#### Task description
Give only the number of lines in these records that include "sportisti".

(Stored records)
==========

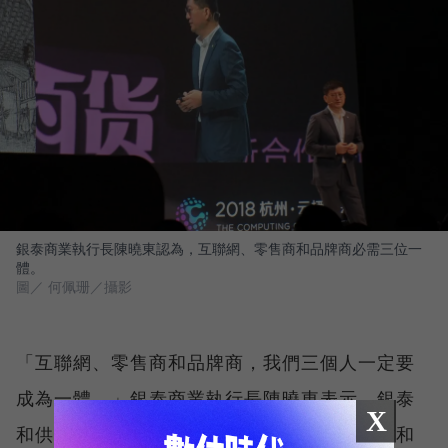
銀泰商業執行長陳曉東認為，互聯網、零售商和品牌商必需三位一
體。
圖／ 何佩珊／攝影
「互聯網、零售商和品牌商，我們三個人一定要
成為一體。」銀泰商業執行長陳曉東表示，銀泰
X
和供應商是「雙乙方」而不是傳統百貨的甲方和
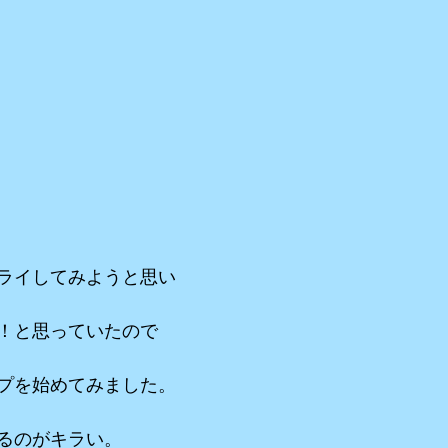
ライしてみようと思い
！と思っていたので
プを始めてみました。
るのがキラい。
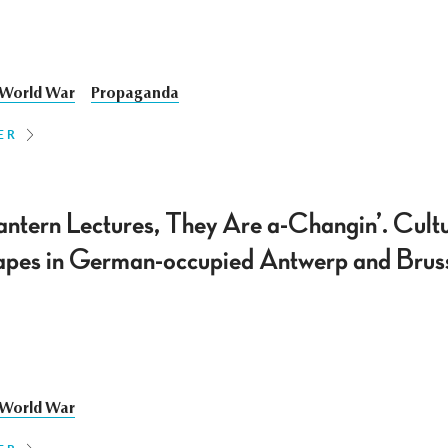
t World War
Propaganda
ER
antern Lectures, They Are a-Changin’. Cultu
apes in German-occupied Antwerp and Bruss
t World War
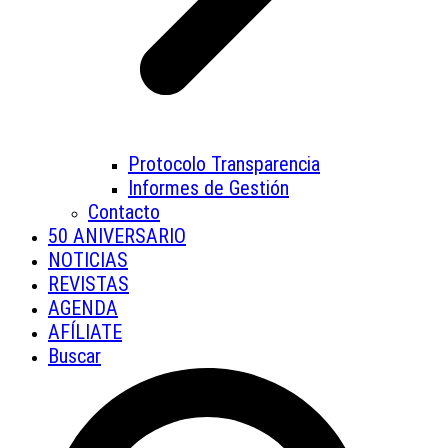
Protocolo Transparencia
Informes de Gestión
Contacto
50 ANIVERSARIO
NOTICIAS
REVISTAS
AGENDA
AFÍLIATE
Buscar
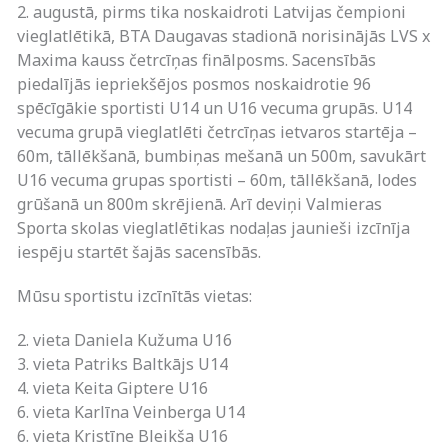
2. augustā, pirms tika noskaidroti Latvijas čempioni
vieglatlētikā, BTA Daugavas stadionā norisinājās LVS x
Maxima kauss četrcīņas finālposms. Sacensībās
piedalījās iepriekšējos posmos noskaidrotie 96
spēcīgākie sportisti U14 un U16 vecuma grupās. U14
vecuma grupā vieglatlēti četrcīņas ietvaros startēja –
60m, tāllēkšanā, bumbiņas mešanā un 500m, savukārt
U16 vecuma grupas sportisti – 60m, tāllēkšanā, lodes
grūšanā un 800m skrējienā. Arī deviņi Valmieras
Sporta skolas vieglatlētikas nodaļas jaunieši izcīnīja
iespēju startēt šajās sacensībās.
Mūsu sportistu izcīnītās vietas:
2. vieta Daniela Kužuma U16
3. vieta Patriks Baltkājs U14
4. vieta Keita Giptere U16
6. vieta Karlīna Veinberga U14
6. vieta Kristīne Bleikša U16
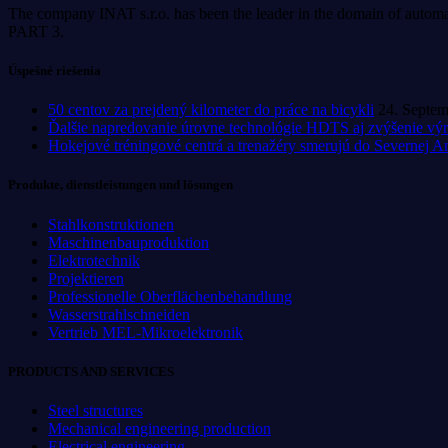
The company INAT s.r.o. has been the leader in the domain of automa
PART 3.
Úspešné riešenia
50 centov za prejdený kilometer do práce na bicykli
24. Septe
Ďalšie napredovanie úrovne technológie HDTS aj zvýšenie výr
Hokejové tréningové centrá a trenažéry smerujú do Severnej A
Produkte, dienstleistungen und lösungen
Stahlkonstruktionen
Maschinenbauproduktion
Elektrotechnik
Projektieren
Professionelle Oberflächenbehandlung
Wasserstrahlschneiden
Vertrieb MEL-Mikroelektronik
PRODUCTS AND SERVICES
Steel structures
Mechanical engineering production
Electrical engineering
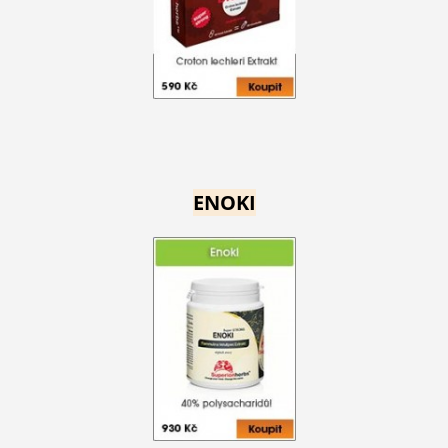
ENOKI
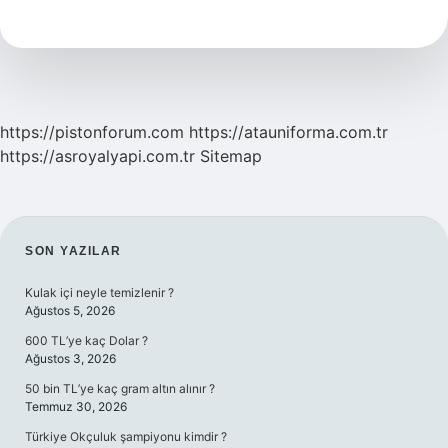
Akla
Ilk
Ne
Gelir
https://pistonforum.com
https://atauniforma.com.tr
https://asroyalyapi.com.tr
Sitemap
SIDEBAR
SON YAZILAR
Kulak içi neyle temizlenir ?
Ağustos 5, 2026
600 TL’ye kaç Dolar ?
Ağustos 3, 2026
50 bin TL’ye kaç gram altın alınır ?
Temmuz 30, 2026
Türkiye Okçuluk şampiyonu kimdir ?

==========

#### Exercise output
2